First of all, why podcast? Podcasting is a fantastic way to quickly and easily share information in an accessible format with a real audience.
As an educator:
-professional learning and reflective practice
-share your classroom practice with others
-reflect on what is working and what isn't
-connect to a larger community of practice (educators and other partners around the world)
-share information with busy families and community members (especially if reading printed materials is an issue)
With your students:
-can create a podcast on any topic as a whole class or guided small groups in the early years
-learners can share their understandings of a topic (such as polar bears), provide directions on how to do something (coding for example), or raise awareness/issue a call to action (climate change)
-podcasting lends itself well to differentiated instruction and meeting the needs of diverse learners
-students do not need strong reading and writing skills to participate; instead they just need to be willing to share their voices
-students who are shy or non-verbal can still contribute.
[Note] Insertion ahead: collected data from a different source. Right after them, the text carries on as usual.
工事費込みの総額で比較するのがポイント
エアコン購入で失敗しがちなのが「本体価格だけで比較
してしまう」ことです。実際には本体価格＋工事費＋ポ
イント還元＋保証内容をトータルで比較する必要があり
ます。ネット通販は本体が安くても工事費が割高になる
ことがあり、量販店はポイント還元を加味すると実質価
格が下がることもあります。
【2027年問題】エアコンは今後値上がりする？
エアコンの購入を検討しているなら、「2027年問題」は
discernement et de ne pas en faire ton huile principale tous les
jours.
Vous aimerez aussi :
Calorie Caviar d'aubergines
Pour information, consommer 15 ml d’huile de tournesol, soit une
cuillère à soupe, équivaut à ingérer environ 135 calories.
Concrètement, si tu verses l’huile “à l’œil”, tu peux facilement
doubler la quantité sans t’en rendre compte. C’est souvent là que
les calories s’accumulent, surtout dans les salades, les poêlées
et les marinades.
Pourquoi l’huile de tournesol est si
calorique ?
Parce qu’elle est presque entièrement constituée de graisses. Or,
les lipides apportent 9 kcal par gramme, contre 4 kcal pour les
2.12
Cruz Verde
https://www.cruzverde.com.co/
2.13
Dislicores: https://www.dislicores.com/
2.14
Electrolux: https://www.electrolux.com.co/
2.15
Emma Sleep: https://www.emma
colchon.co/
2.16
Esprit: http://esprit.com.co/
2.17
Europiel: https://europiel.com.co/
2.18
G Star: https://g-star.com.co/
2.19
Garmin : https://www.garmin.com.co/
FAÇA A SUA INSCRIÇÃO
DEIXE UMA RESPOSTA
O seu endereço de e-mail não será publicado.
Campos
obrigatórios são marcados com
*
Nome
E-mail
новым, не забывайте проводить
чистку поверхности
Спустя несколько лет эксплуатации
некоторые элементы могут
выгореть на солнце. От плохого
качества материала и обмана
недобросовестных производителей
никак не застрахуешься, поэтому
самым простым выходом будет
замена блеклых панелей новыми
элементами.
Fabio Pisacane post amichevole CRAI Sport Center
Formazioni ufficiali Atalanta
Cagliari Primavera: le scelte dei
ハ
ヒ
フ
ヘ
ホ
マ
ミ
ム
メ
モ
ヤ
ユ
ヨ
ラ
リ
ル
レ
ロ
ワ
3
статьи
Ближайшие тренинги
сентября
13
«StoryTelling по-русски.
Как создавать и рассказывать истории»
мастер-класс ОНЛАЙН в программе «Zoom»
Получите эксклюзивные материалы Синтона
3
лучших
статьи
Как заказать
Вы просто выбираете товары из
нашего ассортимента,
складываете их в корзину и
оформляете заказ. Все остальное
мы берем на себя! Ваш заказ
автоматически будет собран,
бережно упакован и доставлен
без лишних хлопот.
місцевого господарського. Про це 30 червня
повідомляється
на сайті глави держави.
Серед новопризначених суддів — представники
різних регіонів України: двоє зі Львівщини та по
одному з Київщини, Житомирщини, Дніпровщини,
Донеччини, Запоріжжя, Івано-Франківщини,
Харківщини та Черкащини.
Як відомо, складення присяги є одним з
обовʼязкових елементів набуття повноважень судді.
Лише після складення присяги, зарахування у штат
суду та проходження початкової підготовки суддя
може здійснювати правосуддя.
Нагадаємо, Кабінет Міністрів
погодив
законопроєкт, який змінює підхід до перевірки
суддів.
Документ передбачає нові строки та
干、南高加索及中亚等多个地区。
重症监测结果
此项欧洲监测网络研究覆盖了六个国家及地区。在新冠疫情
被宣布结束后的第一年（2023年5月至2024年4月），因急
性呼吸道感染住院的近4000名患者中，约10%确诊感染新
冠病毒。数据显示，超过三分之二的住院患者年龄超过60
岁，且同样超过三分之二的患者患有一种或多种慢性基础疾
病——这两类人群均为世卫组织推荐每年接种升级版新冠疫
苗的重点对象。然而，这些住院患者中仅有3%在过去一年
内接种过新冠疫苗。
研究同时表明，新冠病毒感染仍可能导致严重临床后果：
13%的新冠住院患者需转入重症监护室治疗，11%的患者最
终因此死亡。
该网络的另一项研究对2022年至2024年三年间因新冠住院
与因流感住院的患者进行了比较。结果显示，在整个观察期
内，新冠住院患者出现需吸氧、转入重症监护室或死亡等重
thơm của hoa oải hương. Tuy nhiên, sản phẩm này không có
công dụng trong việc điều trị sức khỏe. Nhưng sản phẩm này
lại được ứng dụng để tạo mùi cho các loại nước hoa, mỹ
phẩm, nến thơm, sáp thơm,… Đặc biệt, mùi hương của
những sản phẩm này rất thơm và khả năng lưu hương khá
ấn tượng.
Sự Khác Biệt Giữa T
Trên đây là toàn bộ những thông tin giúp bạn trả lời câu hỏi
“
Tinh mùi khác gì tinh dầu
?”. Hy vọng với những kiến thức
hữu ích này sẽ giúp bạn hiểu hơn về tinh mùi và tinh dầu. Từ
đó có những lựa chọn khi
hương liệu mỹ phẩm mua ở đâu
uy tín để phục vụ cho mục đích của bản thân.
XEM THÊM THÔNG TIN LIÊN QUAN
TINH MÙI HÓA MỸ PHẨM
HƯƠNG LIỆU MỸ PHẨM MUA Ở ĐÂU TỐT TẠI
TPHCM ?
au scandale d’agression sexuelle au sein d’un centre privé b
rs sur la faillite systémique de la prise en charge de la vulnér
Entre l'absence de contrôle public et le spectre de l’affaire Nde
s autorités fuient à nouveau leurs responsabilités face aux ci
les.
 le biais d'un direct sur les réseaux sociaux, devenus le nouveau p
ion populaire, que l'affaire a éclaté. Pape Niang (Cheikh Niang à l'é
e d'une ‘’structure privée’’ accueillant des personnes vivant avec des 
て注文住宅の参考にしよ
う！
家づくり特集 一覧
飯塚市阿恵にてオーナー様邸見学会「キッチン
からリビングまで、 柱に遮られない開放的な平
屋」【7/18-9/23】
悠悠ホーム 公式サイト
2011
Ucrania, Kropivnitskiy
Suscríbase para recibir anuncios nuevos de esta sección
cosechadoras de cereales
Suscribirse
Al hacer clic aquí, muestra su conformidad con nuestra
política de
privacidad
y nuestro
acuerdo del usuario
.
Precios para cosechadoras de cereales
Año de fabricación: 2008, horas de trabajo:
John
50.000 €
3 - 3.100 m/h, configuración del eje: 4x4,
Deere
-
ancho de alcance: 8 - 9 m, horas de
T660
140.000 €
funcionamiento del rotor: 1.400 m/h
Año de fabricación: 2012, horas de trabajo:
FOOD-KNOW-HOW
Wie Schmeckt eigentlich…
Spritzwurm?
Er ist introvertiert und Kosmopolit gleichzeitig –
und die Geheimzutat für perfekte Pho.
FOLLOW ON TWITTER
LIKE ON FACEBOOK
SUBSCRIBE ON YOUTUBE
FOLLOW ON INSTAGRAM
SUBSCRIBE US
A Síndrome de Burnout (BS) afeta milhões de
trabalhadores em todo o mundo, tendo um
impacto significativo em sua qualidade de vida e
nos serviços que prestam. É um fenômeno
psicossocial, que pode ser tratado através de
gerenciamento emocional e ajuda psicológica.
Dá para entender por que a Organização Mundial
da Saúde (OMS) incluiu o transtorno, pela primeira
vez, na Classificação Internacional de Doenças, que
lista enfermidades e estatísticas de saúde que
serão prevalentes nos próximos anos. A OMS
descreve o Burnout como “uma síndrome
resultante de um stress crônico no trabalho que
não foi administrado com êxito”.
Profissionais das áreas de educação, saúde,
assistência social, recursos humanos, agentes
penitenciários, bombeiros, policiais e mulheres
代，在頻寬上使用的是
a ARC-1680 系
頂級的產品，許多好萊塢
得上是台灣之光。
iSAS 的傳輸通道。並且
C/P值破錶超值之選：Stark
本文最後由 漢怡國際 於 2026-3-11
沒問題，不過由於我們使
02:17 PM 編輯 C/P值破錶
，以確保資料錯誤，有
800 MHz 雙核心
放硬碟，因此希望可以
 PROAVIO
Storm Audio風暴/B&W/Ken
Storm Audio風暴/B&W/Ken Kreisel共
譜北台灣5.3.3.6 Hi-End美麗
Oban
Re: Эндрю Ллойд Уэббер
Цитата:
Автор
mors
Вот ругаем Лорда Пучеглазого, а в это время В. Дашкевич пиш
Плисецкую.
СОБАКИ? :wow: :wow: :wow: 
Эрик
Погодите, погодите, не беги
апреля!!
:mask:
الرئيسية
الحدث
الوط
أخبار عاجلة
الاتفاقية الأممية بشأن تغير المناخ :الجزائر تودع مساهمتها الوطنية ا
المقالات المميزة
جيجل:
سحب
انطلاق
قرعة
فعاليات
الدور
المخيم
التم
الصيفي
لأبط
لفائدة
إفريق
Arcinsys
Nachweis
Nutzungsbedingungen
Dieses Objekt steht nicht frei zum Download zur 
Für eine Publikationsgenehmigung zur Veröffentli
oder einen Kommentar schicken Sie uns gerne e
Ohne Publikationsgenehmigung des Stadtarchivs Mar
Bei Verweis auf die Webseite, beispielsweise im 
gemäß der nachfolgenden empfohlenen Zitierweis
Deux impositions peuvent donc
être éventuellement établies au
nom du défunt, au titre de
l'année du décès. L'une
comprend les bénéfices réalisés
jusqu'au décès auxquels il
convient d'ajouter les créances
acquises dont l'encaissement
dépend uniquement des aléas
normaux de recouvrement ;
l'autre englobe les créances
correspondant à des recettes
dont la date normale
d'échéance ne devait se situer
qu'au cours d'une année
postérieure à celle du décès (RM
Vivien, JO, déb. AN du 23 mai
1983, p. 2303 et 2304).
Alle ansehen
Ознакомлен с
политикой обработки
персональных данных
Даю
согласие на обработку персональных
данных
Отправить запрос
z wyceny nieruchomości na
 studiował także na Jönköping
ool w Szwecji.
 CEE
They can be in charge of sound effects with instruments, writing a script or developing interview questions, acting as a time keeper or researcher, or setting up equipment.
-podcasts are such a fun way to record reader's theatres or share favourite stories with a real world audience...and a fantastic way to build fluency and expression.
How to get started? Let me walk you through the steps!
-device (laptop is what I've been using)
-microphone (the best quality you can afford--I have a Snowball back in my kindergarten classroom which is great. Currently I'm recording on a $20 microphone from Staples...because student life).
Software/Web Tools/Apps Needed:
-Audacity if you're using a PC (free download, then add the LAME mp3 encoder. It will help you do this the first time you try to export your recording as an mp3 file).
-Garage Band if you're using a Mac
-there are a number of apps out there for recording podcasts too. I played around with a few of them but gave up in frustration. Old school with Audacity worked best for me.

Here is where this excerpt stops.